Die ILG Jacke überzeugt durch ihren ganzjährig möglichen Einsatz. Die Firma Goldeck Textil, Inhaber der Marke Carinthia, aus dem österreichischen Kärnten setzt bei der MILG auf ein etwas anderes Prinzip. Die MILG Jacke ist ebenso salonfähig, einfach schick möchte ich sagen, aber auf Grund des Einsatzspektrums „Kälte“ etwas voluminöser. Sie ist ca. 1.500g leicht, hat als äußerste Schicht absolut die Funktion, die Kälte vom Körper fern zu halten, und trägt dabei optisch trotzdem nicht auf. Trotz der Kompaktheit und dem sportlichen Schnitt hat man das Gefühl, einen guten Isolator zu tragen. Nicht umsonst ist Carinthia schon lange mehr keine kleine Marke im Bereich der Kälteschutzbekleidung.

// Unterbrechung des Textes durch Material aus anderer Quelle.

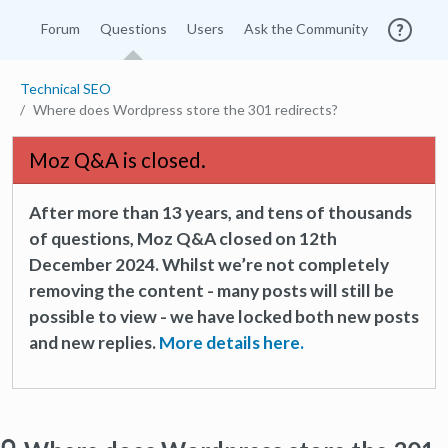
Forum
Questions
Users
Ask the Community
Technical SEO
Where does Wordpress store the 301 redirects?
Moz Q&A is closed.
After more than 13 years, and tens of thousands
of questions, Moz Q&A closed on 12th
December 2024. Whilst we’re not completely
removing the content - many posts will still be
possible to view - we have locked both new posts
and new replies.
More details here.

Ich habe seit mehreren Jahren auf Empfehlung und Vermittlung eines österreichischen Freundes einen Ansitzsack von Carinthia im Einsatz. Die MILG als junges Produkt ist eine herrliche Ergänzung zum Ansitzsack. Ich meine damit nicht ausschließlich den modischen Aspekt. Keine Angst! Den Ansitz verbringt sicherlich jeder von uns in geruhsamer Umgebung und fern von Beobachtern, die sich Gedanken über passende Farben oder Ähnliches machen würden. Nein, ich meine die isolierende Funktion der gefütterten Kapuze, der gefütterten Taschen, dem tiefen Saum im Rücken; alles in allem die Vorteile des klassischen Loden. Die Jacke ist rundum warm und somit für den Winteransitz als äußere Schicht bestens geeignet.

Ausstattung

Die Kapuze möchte ich besonders erwähnen. Trotz Gehörschutz war es möglich, diese mittels der drei Kordeln so einzustellen, dass das Sehfeld komplett frei blieb. Die Kapuzenränder sind seitlich so eingekürzt, dass man gegenüber herkömmlichen Kapuzen einen Rundumblick hat, ohne den Kopf ständig drehen zu müssen oder gar mit den Händen den Kapuzenrand festhalten zu müssen. Sehr praktisch!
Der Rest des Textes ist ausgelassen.